Como podemos entrar no mercado global e transformar essa imagem em dinheiro?
Isso está nas mãos de empresas. É um trabalho individual de cada uma. Às vezes, o mercado interno é tão grande que as empresas não têm interesse nisso. Às vezes, vocês não têm um lifestyle que as pessoas do resto do mundo querem copiar ; tem muita gente que quer viver o american dream, por exemplo. Se quiserem vencer essas barreiras, vocês vão ter tentar mudar a cultura dos empresários e dos consumidores. Isso vai ser muito importante, não só para vender produtos, mas também para explicar a cultura brasileira para o mundo.

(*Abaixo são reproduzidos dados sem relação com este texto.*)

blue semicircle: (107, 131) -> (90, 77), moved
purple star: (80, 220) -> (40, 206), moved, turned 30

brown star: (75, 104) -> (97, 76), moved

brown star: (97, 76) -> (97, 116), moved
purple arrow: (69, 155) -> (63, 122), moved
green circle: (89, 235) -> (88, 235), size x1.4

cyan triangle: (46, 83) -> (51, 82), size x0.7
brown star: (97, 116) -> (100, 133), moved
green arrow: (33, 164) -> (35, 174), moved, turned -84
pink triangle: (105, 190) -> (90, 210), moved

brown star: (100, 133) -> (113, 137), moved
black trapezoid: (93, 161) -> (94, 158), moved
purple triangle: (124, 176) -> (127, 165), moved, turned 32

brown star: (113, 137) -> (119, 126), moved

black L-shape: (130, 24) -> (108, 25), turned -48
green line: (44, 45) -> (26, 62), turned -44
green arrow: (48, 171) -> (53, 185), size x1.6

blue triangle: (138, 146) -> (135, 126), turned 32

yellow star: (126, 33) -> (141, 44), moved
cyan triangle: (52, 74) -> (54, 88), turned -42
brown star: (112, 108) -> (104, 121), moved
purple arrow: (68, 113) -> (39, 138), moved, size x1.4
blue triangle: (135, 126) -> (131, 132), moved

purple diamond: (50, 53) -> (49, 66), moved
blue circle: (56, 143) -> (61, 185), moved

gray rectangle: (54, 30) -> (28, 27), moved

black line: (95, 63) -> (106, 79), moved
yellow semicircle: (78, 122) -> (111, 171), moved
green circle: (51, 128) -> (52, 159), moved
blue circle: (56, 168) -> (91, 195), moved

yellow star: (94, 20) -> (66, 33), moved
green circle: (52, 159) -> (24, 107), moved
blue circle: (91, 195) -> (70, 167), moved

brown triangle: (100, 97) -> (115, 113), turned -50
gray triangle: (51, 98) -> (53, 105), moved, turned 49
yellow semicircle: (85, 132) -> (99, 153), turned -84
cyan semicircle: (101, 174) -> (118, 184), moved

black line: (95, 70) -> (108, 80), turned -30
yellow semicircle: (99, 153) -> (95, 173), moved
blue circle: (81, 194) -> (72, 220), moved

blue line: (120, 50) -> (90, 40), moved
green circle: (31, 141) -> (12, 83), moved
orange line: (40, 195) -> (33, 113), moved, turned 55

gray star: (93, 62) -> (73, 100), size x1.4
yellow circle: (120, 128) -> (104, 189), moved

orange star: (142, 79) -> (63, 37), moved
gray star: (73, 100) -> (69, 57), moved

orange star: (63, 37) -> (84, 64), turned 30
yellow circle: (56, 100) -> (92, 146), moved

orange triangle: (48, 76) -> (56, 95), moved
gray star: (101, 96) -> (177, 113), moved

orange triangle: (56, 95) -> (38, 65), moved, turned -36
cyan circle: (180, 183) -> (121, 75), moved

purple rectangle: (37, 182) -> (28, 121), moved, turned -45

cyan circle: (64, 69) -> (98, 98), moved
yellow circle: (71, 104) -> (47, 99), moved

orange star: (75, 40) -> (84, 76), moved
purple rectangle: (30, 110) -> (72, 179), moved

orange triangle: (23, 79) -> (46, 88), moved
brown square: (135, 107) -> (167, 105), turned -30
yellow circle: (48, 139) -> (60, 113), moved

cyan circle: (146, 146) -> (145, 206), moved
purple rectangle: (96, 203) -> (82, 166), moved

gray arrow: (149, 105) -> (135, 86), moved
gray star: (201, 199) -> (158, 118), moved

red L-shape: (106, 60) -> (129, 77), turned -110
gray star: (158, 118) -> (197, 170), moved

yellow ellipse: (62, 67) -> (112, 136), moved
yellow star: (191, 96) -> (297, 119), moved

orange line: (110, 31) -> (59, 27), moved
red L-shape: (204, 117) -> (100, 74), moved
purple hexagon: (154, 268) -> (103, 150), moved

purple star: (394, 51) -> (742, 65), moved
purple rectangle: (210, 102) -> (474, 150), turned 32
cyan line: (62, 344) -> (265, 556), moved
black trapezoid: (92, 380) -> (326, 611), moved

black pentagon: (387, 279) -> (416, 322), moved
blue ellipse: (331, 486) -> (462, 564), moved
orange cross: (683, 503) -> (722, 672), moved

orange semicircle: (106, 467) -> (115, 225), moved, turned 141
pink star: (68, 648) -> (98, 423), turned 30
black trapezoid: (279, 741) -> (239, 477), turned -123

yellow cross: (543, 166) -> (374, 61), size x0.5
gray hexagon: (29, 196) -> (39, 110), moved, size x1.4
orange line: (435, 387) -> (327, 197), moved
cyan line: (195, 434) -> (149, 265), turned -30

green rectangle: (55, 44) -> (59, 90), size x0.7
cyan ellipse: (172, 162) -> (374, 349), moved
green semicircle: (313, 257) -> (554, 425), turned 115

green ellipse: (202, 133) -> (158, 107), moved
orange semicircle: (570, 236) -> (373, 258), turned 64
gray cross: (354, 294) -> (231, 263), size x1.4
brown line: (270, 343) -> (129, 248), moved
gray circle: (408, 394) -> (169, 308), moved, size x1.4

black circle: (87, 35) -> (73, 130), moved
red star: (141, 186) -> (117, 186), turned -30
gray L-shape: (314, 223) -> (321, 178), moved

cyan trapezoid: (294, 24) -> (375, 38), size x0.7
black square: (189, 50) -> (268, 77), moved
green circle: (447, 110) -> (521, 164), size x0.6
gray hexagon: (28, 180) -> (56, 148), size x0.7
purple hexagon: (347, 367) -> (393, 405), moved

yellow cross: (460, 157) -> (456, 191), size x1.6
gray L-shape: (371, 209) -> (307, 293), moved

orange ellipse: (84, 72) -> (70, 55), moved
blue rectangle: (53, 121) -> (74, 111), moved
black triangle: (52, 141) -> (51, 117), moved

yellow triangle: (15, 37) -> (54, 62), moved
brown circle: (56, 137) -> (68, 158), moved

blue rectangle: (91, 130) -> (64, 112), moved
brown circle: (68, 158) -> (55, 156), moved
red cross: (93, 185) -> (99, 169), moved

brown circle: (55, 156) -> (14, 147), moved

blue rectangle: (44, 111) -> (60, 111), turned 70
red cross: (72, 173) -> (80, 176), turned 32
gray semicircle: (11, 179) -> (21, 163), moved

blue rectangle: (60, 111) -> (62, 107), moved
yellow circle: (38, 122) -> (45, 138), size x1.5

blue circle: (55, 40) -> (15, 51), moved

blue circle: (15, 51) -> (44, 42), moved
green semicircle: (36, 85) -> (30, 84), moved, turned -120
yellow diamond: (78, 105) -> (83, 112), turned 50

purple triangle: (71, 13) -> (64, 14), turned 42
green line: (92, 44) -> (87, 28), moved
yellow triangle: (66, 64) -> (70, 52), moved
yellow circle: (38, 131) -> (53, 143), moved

Os empresários brasileiros têm a capacidade e a vontade de ser uma marca global?
O Brasil é perfeitamente capaz de ter empresas com alcance mundial. Vocês são um país grande e têm marcas que atendem a todo território nacional. Só é preciso aparecer empreendedores inteligentes, que estejam com vontade de fazer isso. No momento, há um foco no mercado interno. Não há interesse no mercado global.
Você acha que esse interesse vai crescer com a aproximação da Copa e das Olimpíadas?
Depende das iniciativas individuais, mas eu não gosto de fazer esse tipo de previsão. As oportunidades estão aí, os brasileiros é que sabem se vão aproveitá-las ou não.
O que o Brasil precisa fazer para incentivar a sua economia criativa?
A internet é muito importante para o desenvolvimento desse tipo de negócio. O mundo cibernético está em constante expansão, assim como o conteúdo da mídia on-line ; me refiro ao texto e à informação ;, como o e-commerce, o crescimento das redes sociais e também toda empresa online ; Google, YouTube, Tumblr. Isso é uma área enorme que deve ser usada com criatividade. O Brasil tem que entrar no ramo, pois ele não está representado nessa área. E precisa urgentemente. Espero que os jovens brasileiros estejam de olho nesse nicho. Ainda mais considerando que você pode começar com quase nenhum centavo e fazer muito dinheiro a partir disso. Se não acontecer, o Brasil vai estar cada vez mais longe do mercado global.
Se o Brasil investisse em matérias curriculares mais ligadas às artes e à criatividade, teríamos mais jovens interessados nesse segmento?
Não acredito que isso esteja ligado ao que acontece na escola. Mas sim no ambiente social, criado fora dela. Claro que ir à escola é muito importante, mas existe uma grande discussão sobre o papel da escola para o crescimento do indivíduo e da sociedade. Ninguém nunca resolveu essa questão. O importante são as oportunidades criadas fora do ambiente escolar para as pessoas escolherem o próprio caminho, os seus sonhos e como vão expressar as próprias ideias.